If so, it failed since the convoluted reasoning of Roberts was supported
by the four liberal members with nary a qualm about how the decision was
reached.]
This past month, Justice Roberts again sided with
Obamacare, holding that a legislated directive should be ignored: the law wasn’t meant to be taken
literally. Instead his opinion relied on
legislative history (lawmaker comments) to devine Congress’ intention.
From a judicial perspective, that’s a questionable approach
since, usually, an ambiguity in statutory language must be a precondition to
reliance upon legislative history. But,
it is true that a contrary position has support among some respected legal
scholars.
What does not is a court’s preference for a policy as
opposed to a supportable legal principle.

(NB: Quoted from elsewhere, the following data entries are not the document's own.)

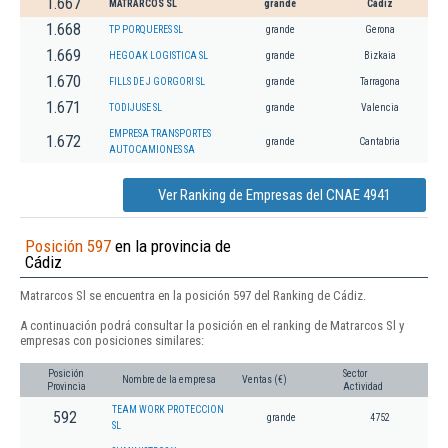
1.667
MATRARCOS SL
grande
Cádiz
1.668
TP PORQUERES SL
grande
Gerona
1.669
HEGOAK LOGISTICA SL
grande
Bizkaia
1.670
FILLS DE J GORGORI SL
grande
Tarragona
1.671
TODIJUSE SL
grande
Valencia
EMPRESA TRANSPORTES
1.672
grande
Cantabria
AUTOCAMIONES SA
Ver Ranking de Empresas del CNAE 4941
Posición 597
en la provincia de
Cádiz
Matrarcos Sl se encuentra en la posición 597 del Ranking de Cádiz.
A continuación podrá consultar la posición en el ranking de Matrarcos Sl y
empresas con posiciones similares:
Posición
Sector
Nombre de la empresa
Ventas (€)
Provincia
Actividad
TEAM WORK PROTECCION
592
grande
4752
SL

That is what the Court’s opinion – strongly opposed by Chief Justice
Roberts – was in the gay marriage case.
It was judicial fiat – not constitutional interpretation. The U.S. Constitution has nothing to do with
the definition of marriage. The 10th
Amendment provides: “The powers not delegated to the United States by the
Constitution, nor prohibited by it, to the States, are reserved to the States
respectively, or to the people.” The
definition of marriage is a state, not a federal, concern.
So here proper constitutional analysis has John Roberts on
the right side of a constitutional issue.
However, his position on Obamacare, founded on suspect
legal justification, aligns him with liberals.
Why would a conservative jurist do that?